Capri Kosher Italian Cuisine in Manalapan shut down after five years in operation, according to owner Vitaly Abramov, so he can concentrate on his catering business, Capri Kosher Catering. The business is now based in Shalom Torah Academy in Morganville.
Bistro 70, which was the only restaurant located inside Rutgers Hillel’s Eva and Arie Halpern Hillel House on the New Brunswick campus, has relocated its catering operation, also called Bistro 70, to Congregation Sons of Israel in Manalapan, said owner Dahlia Barness. She has also owned The Orchid, a kosher meat restaurant in Metuchen, for 19 years.
Both Capri and Bistro 70 are under Star-K kosher supervision. Andrew Getraer, executive director of Rutgers Hillel, said its leaders made a “business decision” to switch its kashrut authorization service to the Orthodox Union. But obtaining the OU hechsher, or kosher certification, is taking longer than anticipated, temporarily preventing another establishment from moving into the space formerly occupied by Bistro 70, said Getraer.
In the case of Capri, its owner, Abramov, said that “keeping the restaurant was never our goal.” He told NJJN that he had extensive catering experience in New York, including owning a company, but when he relocated to New Jersey, he took a five-year lease on the Manalapan location — site of the former Levy’s Kosher Italian Restaurant — to establish a customer base and burnish his culinary reputation. He also offered catering out of Capri.
“We were doing very well,” he said, but to keep the restaurant and the catering business going “was not an easy thing to do. As my catering business expanded more and more, it was hard to keep both — when 12 o’clock in the afternoon I have a lunch crowd at the restaurant, and I’m catering a bar mitzvah at 12 noon.”
Abramov said he hoped another kosher establishment would move into the Manalapan restaurant site, but for now, it remains empty.

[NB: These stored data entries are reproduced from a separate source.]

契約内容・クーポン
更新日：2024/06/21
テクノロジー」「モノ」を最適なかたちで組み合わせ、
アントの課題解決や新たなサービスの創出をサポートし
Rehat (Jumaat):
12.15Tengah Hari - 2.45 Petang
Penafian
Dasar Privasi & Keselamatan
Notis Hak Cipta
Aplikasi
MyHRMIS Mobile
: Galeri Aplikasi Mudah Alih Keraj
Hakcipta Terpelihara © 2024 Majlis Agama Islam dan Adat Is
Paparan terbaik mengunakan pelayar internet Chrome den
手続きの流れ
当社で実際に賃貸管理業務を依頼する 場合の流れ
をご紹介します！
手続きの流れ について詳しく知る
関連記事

Capri’s closing presents a problem for Rabbi Robert Pilavin of Sons of Israel in Manalapan, who held a weekly Torah class at the site — first at Levy’s, then at Capri — for 16 years. Yet, he is excited that for the first time in its history, his Traditional synagogue has an exclusive caterer on site.
When Bistro 70 began operating in Sons of Israel this past summer, Pilavin said, “we had to make a mental adjustment that these were no longer our kitchens.” Bistro 70 exclusively occupies the synagogue’s dairy and meat kitchens; the congregation still has use of its pareve kitchen.
Since becoming operational, Pilavin said, Bistro 70 has prepared kiddushes, birthday parties, and life-cycle celebrations; the congregation has been pleased with the results.
Bistro 70 owner Barness told NJJN that their former location, at Rutgers, “didn’t suit our needs anymore. We needed a base and approached various places.” Sons of Israel was “very welcoming so we chose to have a contract with them.”
She said her catering business has been growing steadily, and she is now also the exclusive kosher caterer for the Holiday Inn and Top Golf, both in Edison. Bistro 70 has also provided kosher fare for other businesses and prepares meals for kosher meals-on-wheels for the Jewish Family Services of Middlesex County. Bistro 70 has in the past catered weddings, bar and bat mitzvah parties, baby namings, and other events.
“We have seen instances where [businesses] order for several people, but if they have enough people who ask for kosher, they just order kosher for the whole event,” said Barness.
Abramov, a native of Azerbaijan in the former Soviet Union, said that country is known for its varied cuisine, owing to its location as a crossroads between Europe and Asia.
“It is a top culinary destination for people who really love food,” he said. “I apply all these things from my experience into my food, and people seem to really like that. I mix Sephardic food with Ashkenazi food. I do a lot of combinations mixing and matching ingredients. People have found it very interesting.” He said customers respond enthusiastically to Capri’s eclectic mix of “Italian, Greek, Chinese, Mediterranean, southern Russian, and Eastern European cuisine.”
During his years in the New York catering business, Abramov was also the caterer for Hillel at Brooklyn College. In New Jersey, he caters events and provides meals for Capri’s host, Shalom Torah Academy, and for Yeshiva Gedolah of Cliffwood, Kollel Hora’ah of America in Marlboro, and Royal Montessori in Manalapan, which is not a Jewish institution.